Mit Kafka verhält es sich im Grunde ähnlich, denn Kafka ist als Message Broker für Streaming Prozesse entwickelt worden. Was Kafka von anderen klassischen Messaging Systemen unterscheidet, ist, dass es die beiden Ansätze beim Messaging (Point to Point Queuing und Publish-Subscribe) durch sein Consumer-Group-Konzept vereinigt bzw. darüber hinaus die Möglichkeit bietet, Daten längerfristig zu speichern. Von daher lässt Kafka sich auch nicht gut in die Schublade klassischer Messaging-Systeme stecken, da es durchaus etwas mehr kann. Der Sinn ist im Kern aber immer noch, Daten von A nach B (oder C, D, …) zu transportieren, auch wenn die Kafka-Community das nicht gern hört und selbst lieber von einer multifunktionalen Streaming-Plattform spricht. Ein echtes Datenmodell, wie es eine relationale Datenbank mit sich führt, gibt es in diesem Sinne bei Kafka nicht. Daten werden zwar innerhalb vom Kafka für eine definierte Zeit persistiert, jedoch ist der Consumer (jemand, der Daten aus dem Kafka-Cluster erhält) selbst dafür verantwortlich, sich zu merken, welchen Datensatz er schon mit welcher ID gelesen hat. Man könnte an diesem Punkt natürlich ansetzen und sagen, dass der Consumer permanent mit Daten aus dem Kafka-Cluster arbeitet, also Daten on Demand (wie aus einer Datenbank) abruft. Dieses Konzept würde dann etwas dem Key-Value-Prinzip ähneln, jedoch wird der Key chronologisch von Kafka selbst erstellt und bietet keine Fachlichkeit.

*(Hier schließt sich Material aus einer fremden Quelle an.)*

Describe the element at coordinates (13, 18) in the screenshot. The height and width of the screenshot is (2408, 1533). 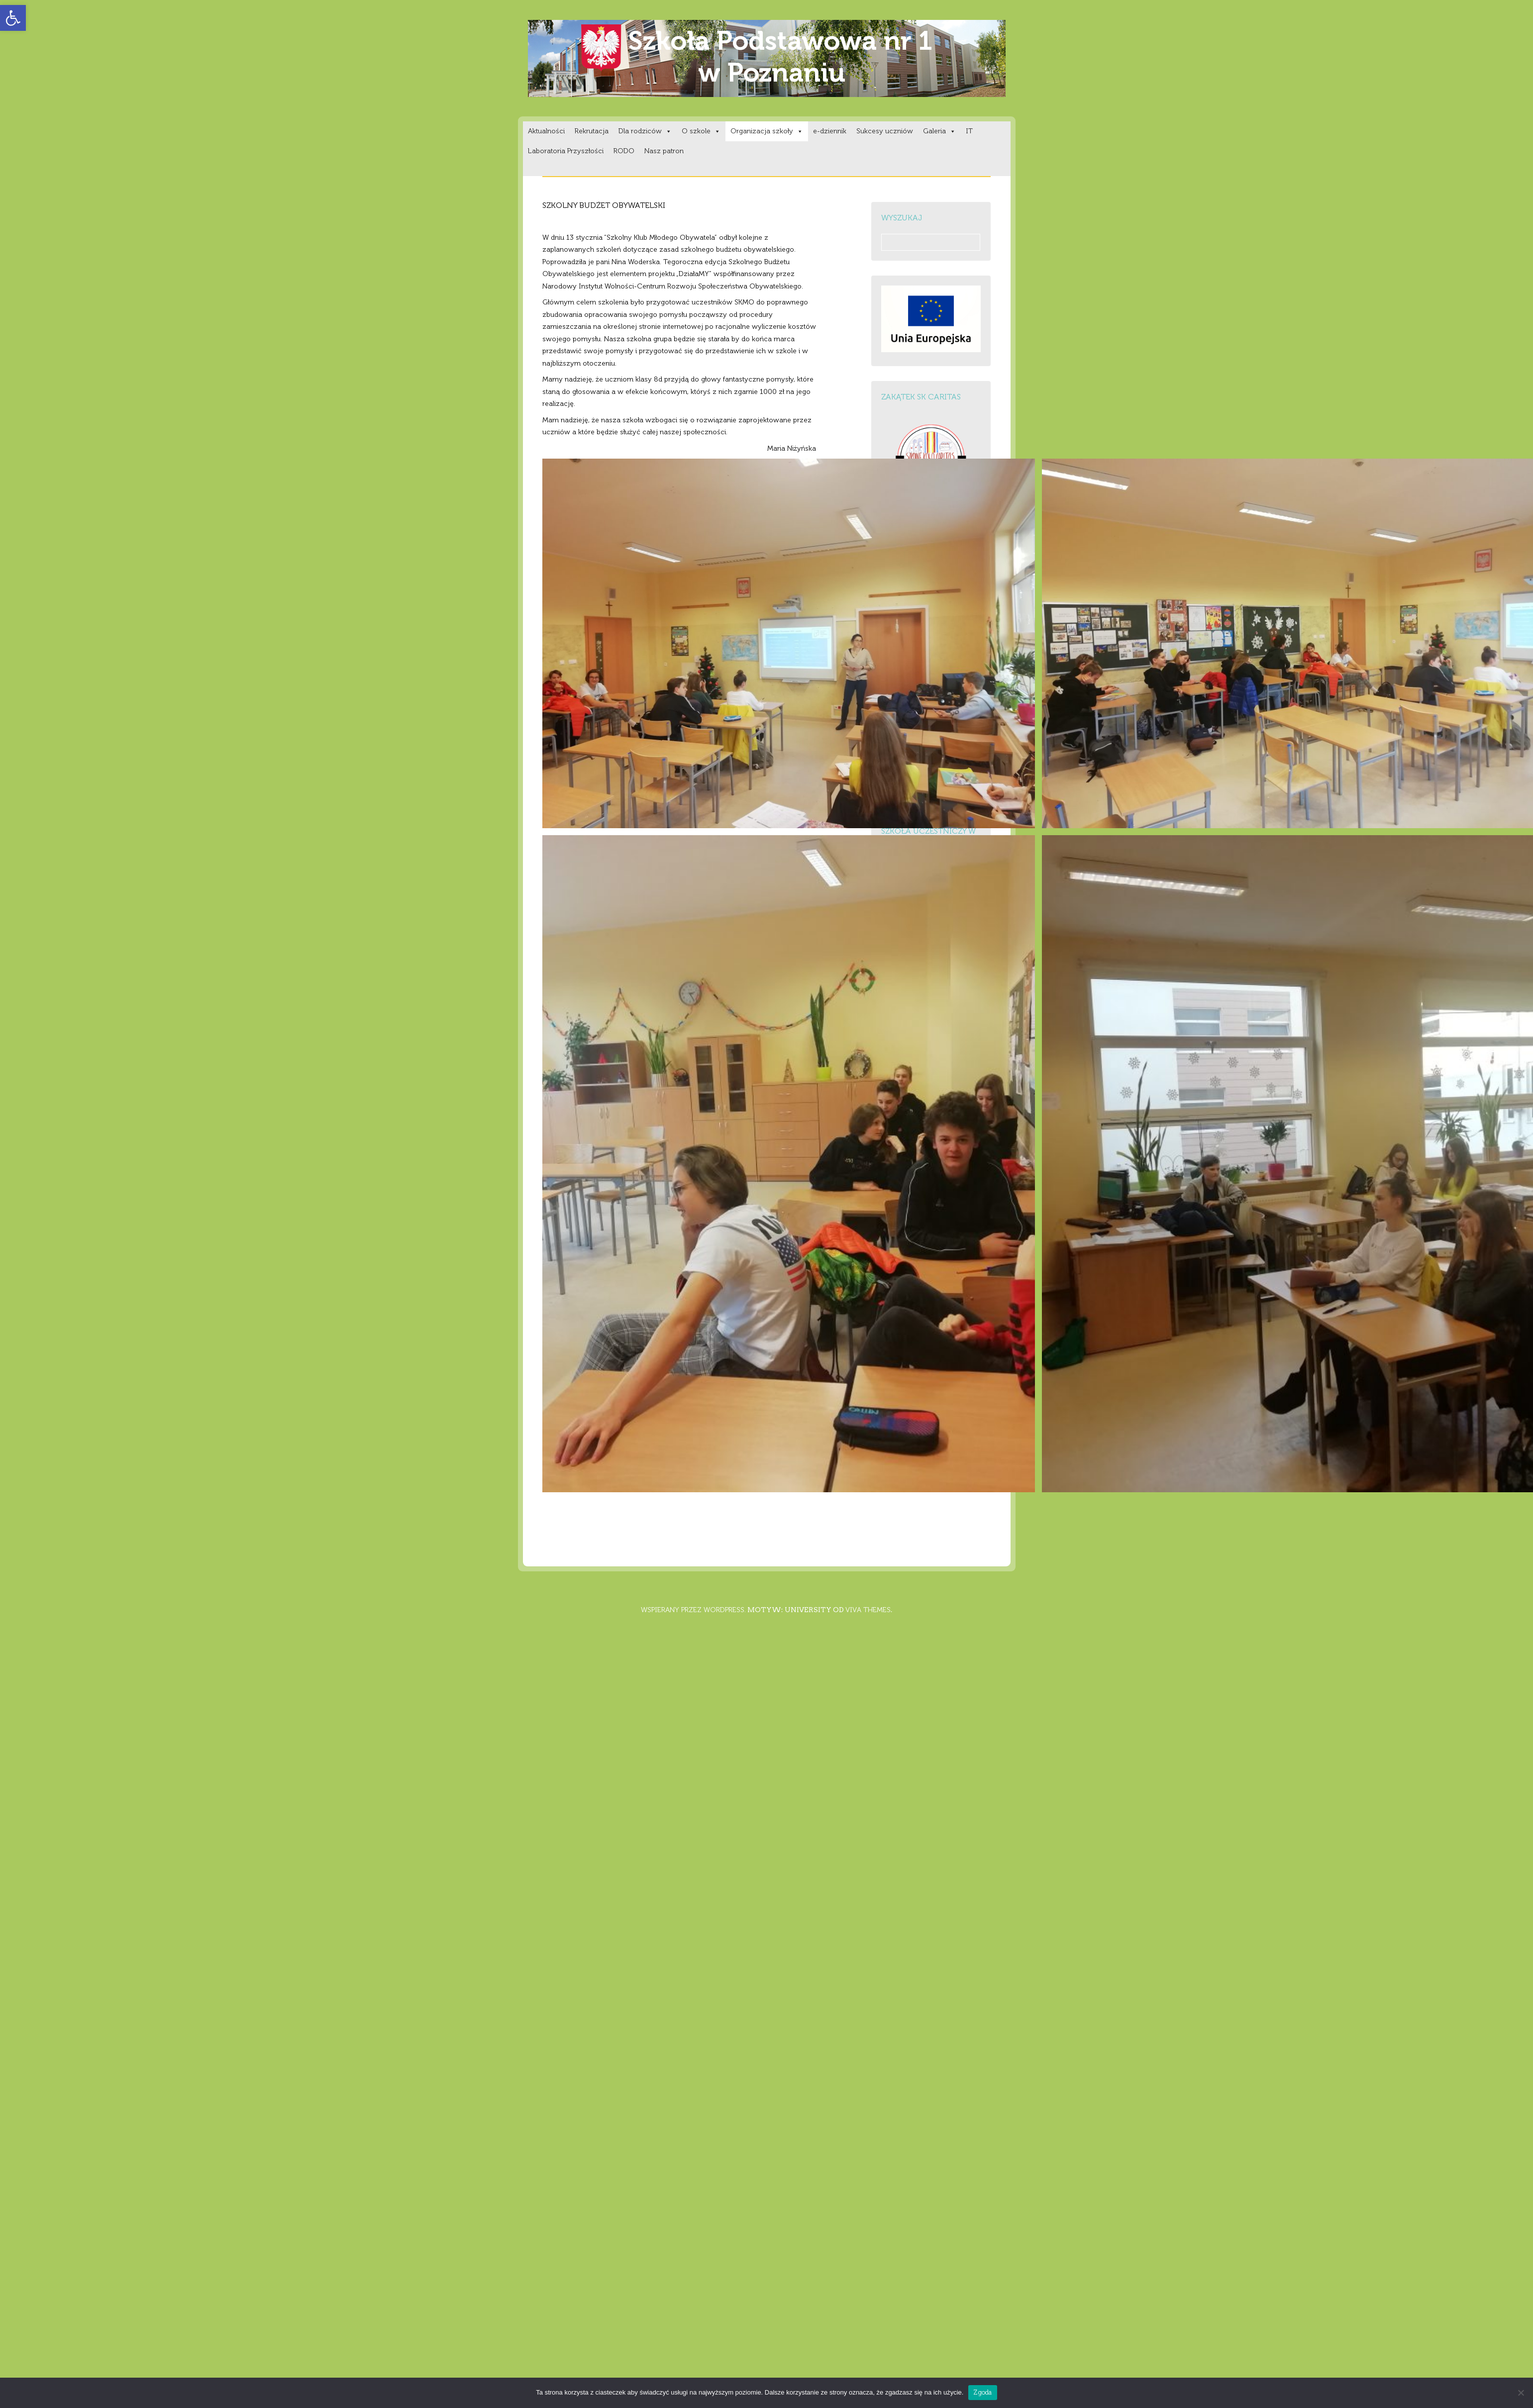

Entscheidungen für oder gegen eine Technologie bedürfen also deutlich mehr Differenzierung als nur NoSQL versus Relationales Datenbanksystem. Wir haben gelernt, dass auch die Skalierbarkeit und ergänzende Technologien, die im Dunstkreis von Datenbankensystemen existieren, eine Rolle spielen und Stand heute niemand am CAP-Theorem vorbeikommt. Diese Erkenntnisse werden wir im letzten Teil dieser Serie noch einmal in einem anderen Kontext aufgreifen. Dabei soll es um die Kosten bzw. um die unterschiedlichen Wartungsmodelle der einzelnen Technologien gehen. Im Kern also um die Frage: Lizenz versus Open Source versus Subskription.